Pasqua, la festa dei macigni rotolati

E’ una Pasqua strana, la seconda dall’inizio della pandemia. Ricordo l’anno scorso: da sola a casa, seguivo le celebrazioni della Settimana Santa dalla tv. Eppure non avevo la sensazione del vuoto, della solitudine perché l’umanità, i miei amici, i miei familiari stavano vivendo come me questo momento di profondo dolore e ci chiedevamo tutti quando sarebbe passato. Ci aspettavamo una resurrezione immediata, un ritorno alla nostra normalità e quotidianità, come se avessimo stipulato un contratto con Lassù. Tre giorni sarebbero stati davvero pochi per rinascere ma è passato un anno e siamo ancora qui, a fare i conti con la nostra umanità. Condivido questa riflessione di Don Tonino Bello perché mi ha aiutato a comprendere come la “liberazione” dalla morte deve avvenire dentro di me e senza il favore di cause esterne: a prescindere. Mi gioco la mia fede, la mia vita, il mio futuro, questi attimi. Gesù non disse: “posso morire perché tanto risuscito”. Non vorrei dire: “passerà perchè tanto deve passare”. Sarò diversa? Continuerò a rimanere nella mia “tomba alienata” o la mia rinascita provocherà un terremoto che rimuoverà ogni macigno tombale?
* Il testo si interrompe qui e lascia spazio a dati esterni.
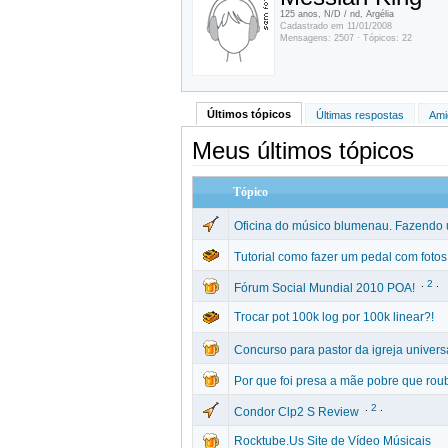
125 anos, N/D / nd, Argélia
Cadastrado em 11/01/2008
Mensagens: 2507 · Tópicos: 22
Últimos tópicos
Últimas respostas
Ami
Meus últimos tópicos
Tópico
Oficina do músico blumenau. Fazendo 
Tutorial como fazer um pedal com fotos
.
2
.
Fórum Social Mundial 2010 POA!
Trocar pot 100k log por 100k linear?!
Concurso para pastor da igreja univers
Por que foi presa a mãe pobre que roub
.
2
.
Condor Clp2 S Review
Rocktube.Us Site de Vídeo Músicais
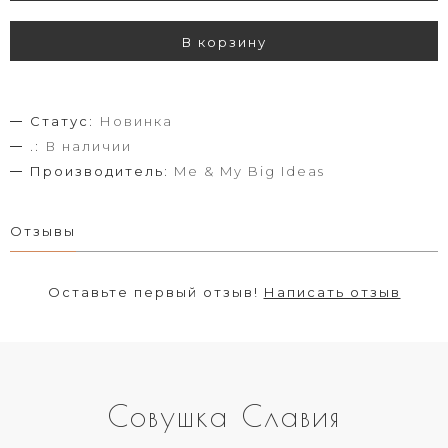
В корзину
Статус:
Новинка
.:
В наличии
Производитель:
Me & My Big Ideas
Отзывы
Оставьте первый отзыв!
Написать отзыв
Совушка Славия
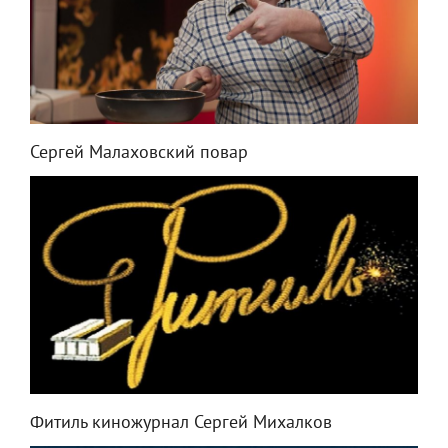
Сергей Малаховский повар
Фитиль киножурнал Сергей Михалков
Faccio mia questa frase conclusiva del testo di don Tonino Bello: ” Voglio recuperare tutta la speranza che irrompe da quella <creazione nuova> che è il corpo resuscitato di Gesù e dirvi con gioia: coraggio, non temete”.


La mattina di Pasqua le donne, giunte nell’orto, videro il macigno rimosso dal sepolcro.
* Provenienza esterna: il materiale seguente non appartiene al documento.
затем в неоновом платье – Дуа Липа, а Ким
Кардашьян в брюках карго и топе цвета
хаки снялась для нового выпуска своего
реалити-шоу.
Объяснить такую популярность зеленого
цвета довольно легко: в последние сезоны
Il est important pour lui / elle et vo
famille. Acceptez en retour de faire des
Ognuno di noi ha il suo macigno. Una pietra enorme, messa all’imboccatura dell’anima, che non lascia filtrare l’ossigeno, che opprime in una morsa di gelo, che blocca ogni lama di luce, che impedisce la comunicazione con l’altro. E’ il macigno della solitudine, della miseria, della malattia, dell’odio, della disperazione, del peccato. Siamo tombe alienate. Ognuna con il suo sigillo di morte, chiusa in un mutismo che sembra invincibile.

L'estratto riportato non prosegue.